Synaptic junctions are generated by adhesion proteins that bridge the synaptic cleft to firmly anchor pre-and postsynaptic membranes. Several cell adhesion molecule (CAM) families localize to synapses, but it is not yet completely understood how each synaptic CAM family contributes to synapse formation and/or structure, and whether or how smaller groups of CAMs serve as minimal, functionally cooperative adhesive units upon which structure is based. Synapse structure and function evolve over the course of development, and in mature animals, synapses are composed of a greater number of proteins, surrounded by a stabilizing extracellular matrix, and often contacted by astrocytic processes. Thus, in mature networks undergoing plasticity, persistent changes in synapse strength, morphology or number must be accompanied by selective and regulated remodeling of the neuropil. Recent work indicates that regulated, extracellular proteolysis may be essential for this, and rather than simply acting permissively to enable synapse plasticity, is more likely playing a proactive role in driving coordinated synaptic structural and functional modifications that underlie persistent changes in network activity.
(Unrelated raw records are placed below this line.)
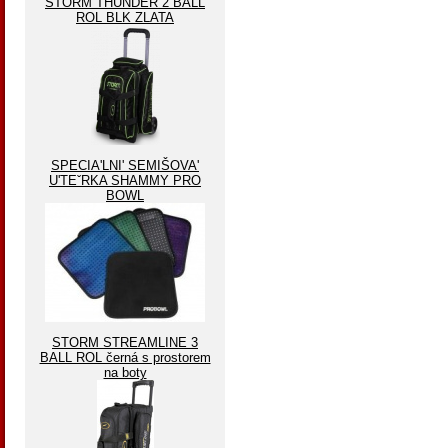
STORM THUNDER 2 BALL
ROL BLK ZLATA
SPECIA'LNI' SEMIŠOVA'
U'TEˇRKA SHAMMY PRO
BOWL
STORM STREAMLINE 3
BALL ROL černá s prostorem
na boty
Keywordssynapse; proteinase; cell adhesion molecule; synaptic cleft; extracellular matrix; MMP; CAM
Synapse adhesive structureAt CNS synapses, presynaptic terminals are bound to postsynaptic sites by a trans-synaptic adhesive apparatus that spans the intervening cleft. The synaptic cleft is defined by rigidly parallel membranes separated by 15-25 nm, and despite its name, is filled with proteins. High-resolution, ultrastructural techniques have revealed the presence of two sets of filaments within synaptic clefts. The first range between 4 -6 nm and bridge the cleft (Ichimura and Hashimoto, 1988;Landis and Reese, 1983). These filaments are sparsely but evenly distributed and undoubtedly contribute mechanically to junction adhesion. Consistent with this interpretation, recent work employing a cryo-EM technique that circumvents fixation and staining entirely reveals regularly distributed clusters spanning the cleft about 8.5 nm apart (Zuber et al., 2005). The second population of filaments that have been identified runs parallel to the apposing membranes (Ichimura and Hashimoto, 1988;Lucic et al., 2005). Proteins that are enriched in this zone can be stained with EPTA or bismuth iodide (Bloom and Aghajanian, 1968;Pfenninger, 1971a;Pfenninger, 1971b), suggesting that they are rich in basic residues, but the identities of the proteins comprising either bridging or parallel filaments are unknown.